=== Information ===

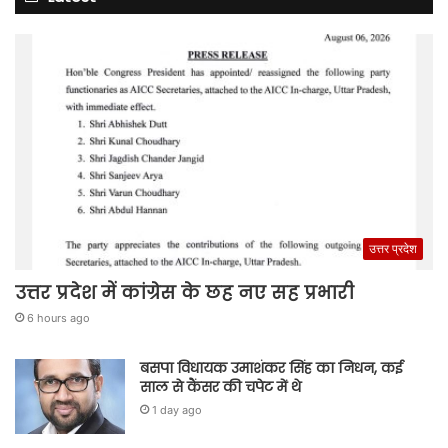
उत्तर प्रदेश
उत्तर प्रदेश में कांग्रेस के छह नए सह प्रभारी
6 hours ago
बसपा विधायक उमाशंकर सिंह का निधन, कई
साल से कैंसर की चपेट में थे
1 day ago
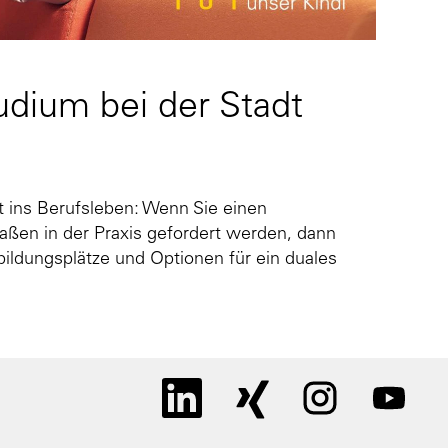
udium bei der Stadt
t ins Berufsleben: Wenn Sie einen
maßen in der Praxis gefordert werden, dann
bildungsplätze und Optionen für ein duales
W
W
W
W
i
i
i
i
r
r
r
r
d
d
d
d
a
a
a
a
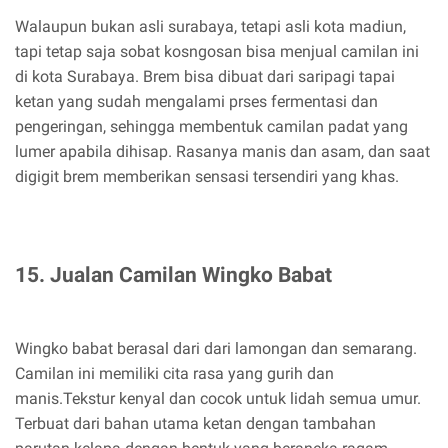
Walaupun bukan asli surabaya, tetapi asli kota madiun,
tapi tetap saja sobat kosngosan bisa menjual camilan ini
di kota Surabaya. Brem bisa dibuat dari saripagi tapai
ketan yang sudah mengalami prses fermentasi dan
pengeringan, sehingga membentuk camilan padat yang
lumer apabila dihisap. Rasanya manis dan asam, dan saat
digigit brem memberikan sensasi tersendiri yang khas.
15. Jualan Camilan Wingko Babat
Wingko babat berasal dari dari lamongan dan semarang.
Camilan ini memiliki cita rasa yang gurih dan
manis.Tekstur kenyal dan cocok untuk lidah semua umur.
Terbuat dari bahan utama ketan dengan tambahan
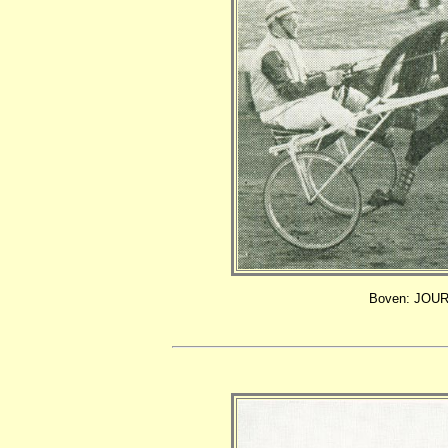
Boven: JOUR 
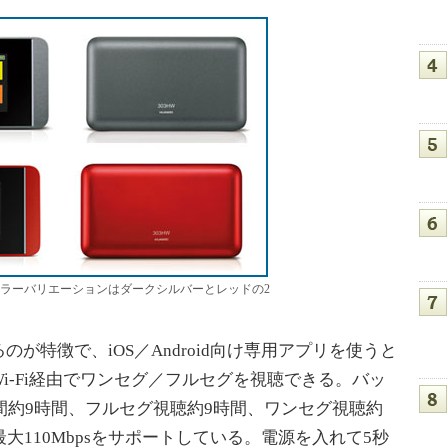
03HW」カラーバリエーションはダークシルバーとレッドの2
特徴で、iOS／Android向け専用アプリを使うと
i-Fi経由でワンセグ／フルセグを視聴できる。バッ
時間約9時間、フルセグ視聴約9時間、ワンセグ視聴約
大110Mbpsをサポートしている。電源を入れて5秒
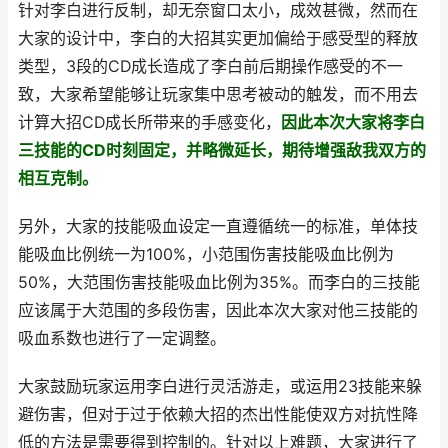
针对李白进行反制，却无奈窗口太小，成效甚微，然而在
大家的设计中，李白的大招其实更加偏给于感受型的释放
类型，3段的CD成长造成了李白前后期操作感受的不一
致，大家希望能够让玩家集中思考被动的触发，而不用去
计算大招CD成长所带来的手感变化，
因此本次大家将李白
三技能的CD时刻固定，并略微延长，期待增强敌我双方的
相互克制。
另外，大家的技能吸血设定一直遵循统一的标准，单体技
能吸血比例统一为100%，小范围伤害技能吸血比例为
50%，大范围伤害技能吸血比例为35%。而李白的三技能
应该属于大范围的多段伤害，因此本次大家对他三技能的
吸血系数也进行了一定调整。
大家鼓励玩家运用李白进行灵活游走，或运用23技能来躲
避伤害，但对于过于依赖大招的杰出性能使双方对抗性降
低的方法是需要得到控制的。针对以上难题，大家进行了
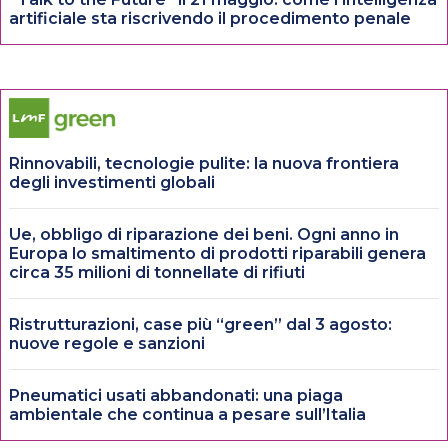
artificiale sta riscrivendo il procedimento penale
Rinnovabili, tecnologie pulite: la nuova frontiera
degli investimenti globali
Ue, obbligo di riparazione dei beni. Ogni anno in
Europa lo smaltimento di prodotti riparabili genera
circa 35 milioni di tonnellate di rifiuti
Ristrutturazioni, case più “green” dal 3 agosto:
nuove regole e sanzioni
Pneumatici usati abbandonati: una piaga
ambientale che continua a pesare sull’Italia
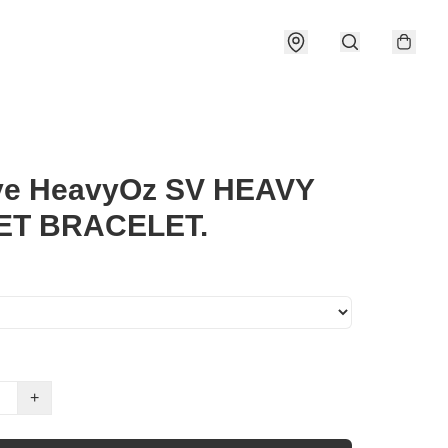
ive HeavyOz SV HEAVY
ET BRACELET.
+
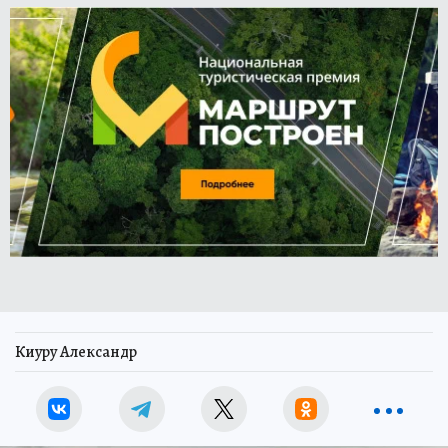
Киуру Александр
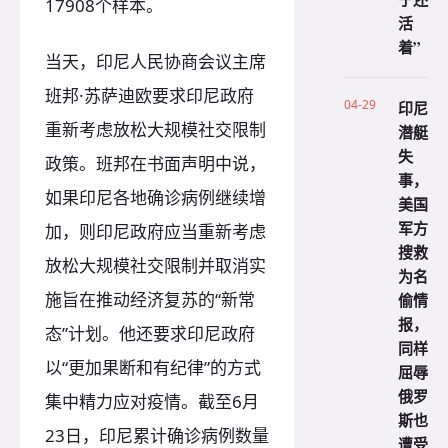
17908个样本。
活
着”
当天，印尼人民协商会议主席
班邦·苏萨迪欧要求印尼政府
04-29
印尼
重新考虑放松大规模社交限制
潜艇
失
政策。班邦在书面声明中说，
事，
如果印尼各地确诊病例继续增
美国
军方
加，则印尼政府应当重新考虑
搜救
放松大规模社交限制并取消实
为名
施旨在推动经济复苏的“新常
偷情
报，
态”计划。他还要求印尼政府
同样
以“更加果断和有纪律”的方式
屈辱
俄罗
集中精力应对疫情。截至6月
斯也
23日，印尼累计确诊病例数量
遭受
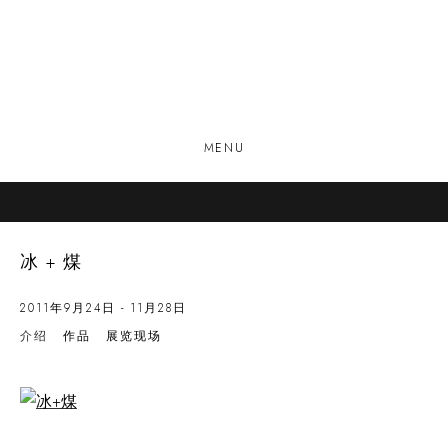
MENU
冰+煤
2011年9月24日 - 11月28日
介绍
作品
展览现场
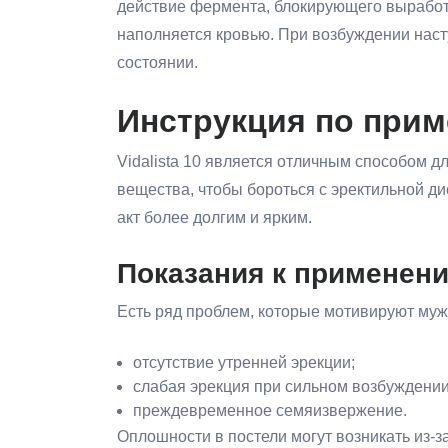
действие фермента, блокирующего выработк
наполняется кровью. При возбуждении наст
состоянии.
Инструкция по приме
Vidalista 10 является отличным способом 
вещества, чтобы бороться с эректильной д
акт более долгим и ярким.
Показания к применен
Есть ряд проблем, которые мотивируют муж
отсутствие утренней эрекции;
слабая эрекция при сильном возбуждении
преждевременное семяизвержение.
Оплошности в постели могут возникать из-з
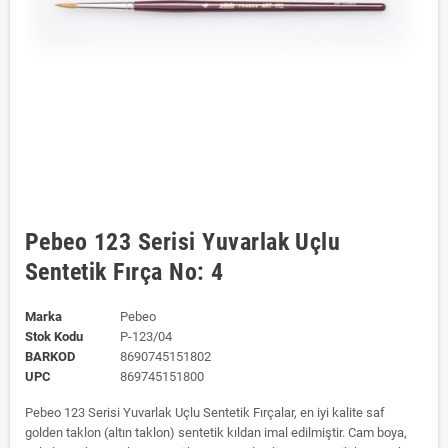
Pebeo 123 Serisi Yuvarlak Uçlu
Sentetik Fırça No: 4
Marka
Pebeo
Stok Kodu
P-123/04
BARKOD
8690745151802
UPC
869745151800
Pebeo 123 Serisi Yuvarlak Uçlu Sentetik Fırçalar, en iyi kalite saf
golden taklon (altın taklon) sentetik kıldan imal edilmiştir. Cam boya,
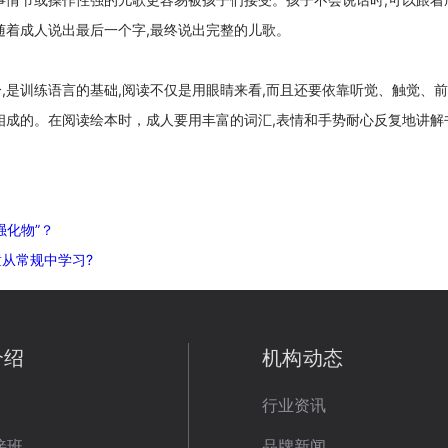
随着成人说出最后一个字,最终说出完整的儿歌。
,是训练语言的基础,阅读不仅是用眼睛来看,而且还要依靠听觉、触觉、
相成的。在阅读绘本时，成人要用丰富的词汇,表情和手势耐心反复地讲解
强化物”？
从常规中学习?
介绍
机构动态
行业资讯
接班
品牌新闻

===
=== Information ===

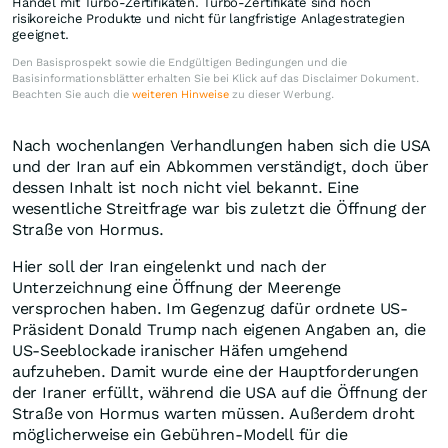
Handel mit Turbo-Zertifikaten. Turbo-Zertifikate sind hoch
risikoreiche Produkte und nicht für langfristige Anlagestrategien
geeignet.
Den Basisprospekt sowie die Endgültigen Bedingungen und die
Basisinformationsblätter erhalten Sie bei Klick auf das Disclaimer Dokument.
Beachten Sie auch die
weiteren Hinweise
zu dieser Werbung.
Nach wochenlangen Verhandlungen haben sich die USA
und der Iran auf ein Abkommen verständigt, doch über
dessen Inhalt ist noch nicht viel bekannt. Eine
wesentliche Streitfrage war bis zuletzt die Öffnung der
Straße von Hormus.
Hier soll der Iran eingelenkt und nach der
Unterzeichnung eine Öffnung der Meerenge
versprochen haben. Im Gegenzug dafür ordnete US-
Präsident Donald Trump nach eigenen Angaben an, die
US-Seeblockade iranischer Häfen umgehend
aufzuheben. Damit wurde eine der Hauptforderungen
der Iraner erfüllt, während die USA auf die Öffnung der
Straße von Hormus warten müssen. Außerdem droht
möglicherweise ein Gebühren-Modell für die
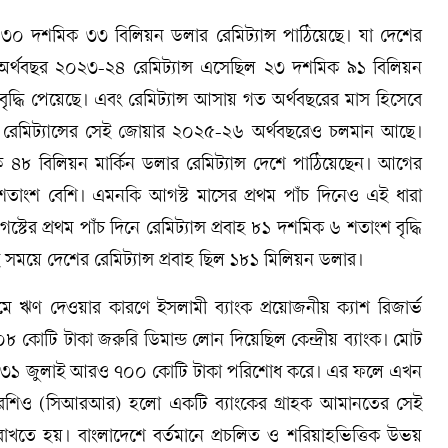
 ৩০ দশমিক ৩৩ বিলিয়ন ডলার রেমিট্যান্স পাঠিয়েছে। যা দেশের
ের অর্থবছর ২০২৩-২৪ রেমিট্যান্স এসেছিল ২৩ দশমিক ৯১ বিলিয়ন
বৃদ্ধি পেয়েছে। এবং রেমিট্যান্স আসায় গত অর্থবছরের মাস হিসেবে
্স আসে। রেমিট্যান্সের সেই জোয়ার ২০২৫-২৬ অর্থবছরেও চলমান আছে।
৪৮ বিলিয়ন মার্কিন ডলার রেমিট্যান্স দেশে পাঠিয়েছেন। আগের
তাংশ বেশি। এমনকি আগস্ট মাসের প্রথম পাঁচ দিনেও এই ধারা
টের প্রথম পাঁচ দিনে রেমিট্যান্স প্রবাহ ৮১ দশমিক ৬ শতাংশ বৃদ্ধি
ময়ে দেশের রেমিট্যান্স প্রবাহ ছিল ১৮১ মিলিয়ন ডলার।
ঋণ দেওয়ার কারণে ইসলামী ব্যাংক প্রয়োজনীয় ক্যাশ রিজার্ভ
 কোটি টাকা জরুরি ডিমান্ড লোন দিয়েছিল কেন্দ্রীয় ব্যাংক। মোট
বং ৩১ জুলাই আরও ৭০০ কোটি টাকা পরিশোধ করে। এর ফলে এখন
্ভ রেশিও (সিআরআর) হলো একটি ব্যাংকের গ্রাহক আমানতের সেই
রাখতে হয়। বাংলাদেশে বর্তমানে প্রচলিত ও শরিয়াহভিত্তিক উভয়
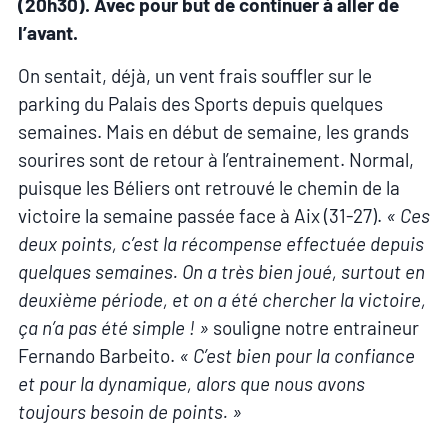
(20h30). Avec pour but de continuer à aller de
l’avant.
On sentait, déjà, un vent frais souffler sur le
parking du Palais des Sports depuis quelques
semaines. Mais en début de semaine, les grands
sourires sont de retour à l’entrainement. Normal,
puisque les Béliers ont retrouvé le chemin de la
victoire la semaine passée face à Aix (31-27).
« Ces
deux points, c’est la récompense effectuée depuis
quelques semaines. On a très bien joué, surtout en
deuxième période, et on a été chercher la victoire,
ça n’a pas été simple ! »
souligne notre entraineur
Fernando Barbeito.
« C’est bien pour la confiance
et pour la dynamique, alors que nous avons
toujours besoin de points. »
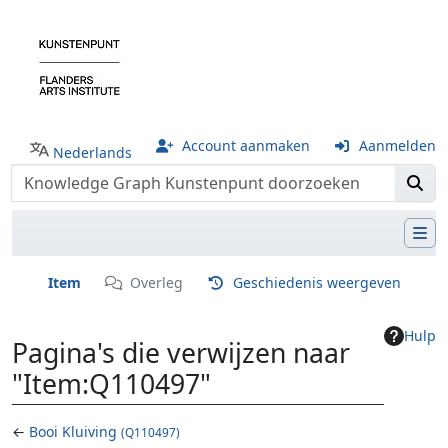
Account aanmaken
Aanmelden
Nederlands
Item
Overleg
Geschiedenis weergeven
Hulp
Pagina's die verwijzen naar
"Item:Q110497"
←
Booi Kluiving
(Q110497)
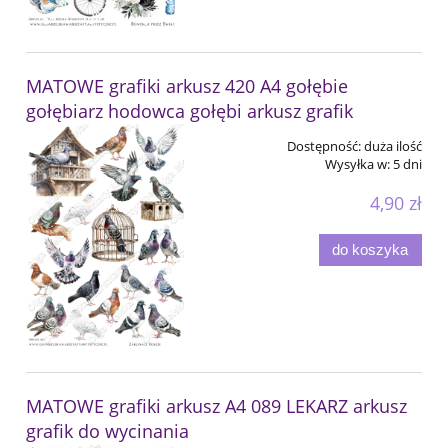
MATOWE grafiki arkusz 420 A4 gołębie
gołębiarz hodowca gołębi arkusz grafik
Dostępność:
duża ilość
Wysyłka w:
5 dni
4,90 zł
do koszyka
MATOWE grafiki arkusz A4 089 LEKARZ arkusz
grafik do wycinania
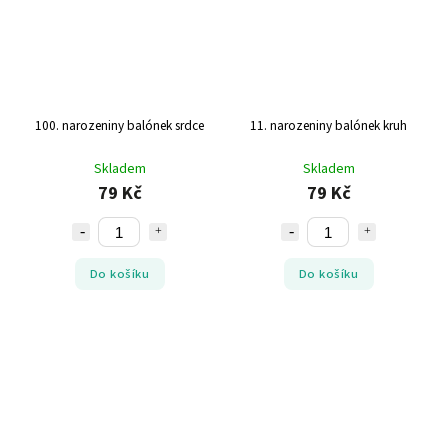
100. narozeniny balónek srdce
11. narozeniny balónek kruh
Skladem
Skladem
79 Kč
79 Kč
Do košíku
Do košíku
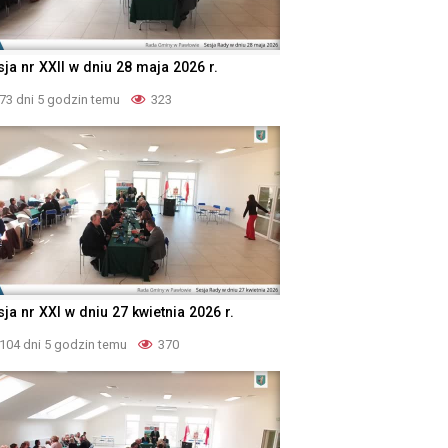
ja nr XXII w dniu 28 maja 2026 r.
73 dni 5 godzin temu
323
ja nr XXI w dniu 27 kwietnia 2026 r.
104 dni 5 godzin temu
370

===

Work to be completed.
For the data above, set down exactly the lines from the line with "15. Jualan Camilan Wingko Babat" to the line with "Boven: JOUR", both included, leaving pictures out.

Solution for this problem.
15. Jualan Camilan Wingko Babat
Wingko babat berasal dari dari lamongan dan semarang.
Camilan ini memiliki cita rasa yang gurih dan
manis.Tekstur kenyal dan cocok untuk lidah semua umur.
Terbuat dari bahan utama ketan dengan tambahan
Boven: JOUR 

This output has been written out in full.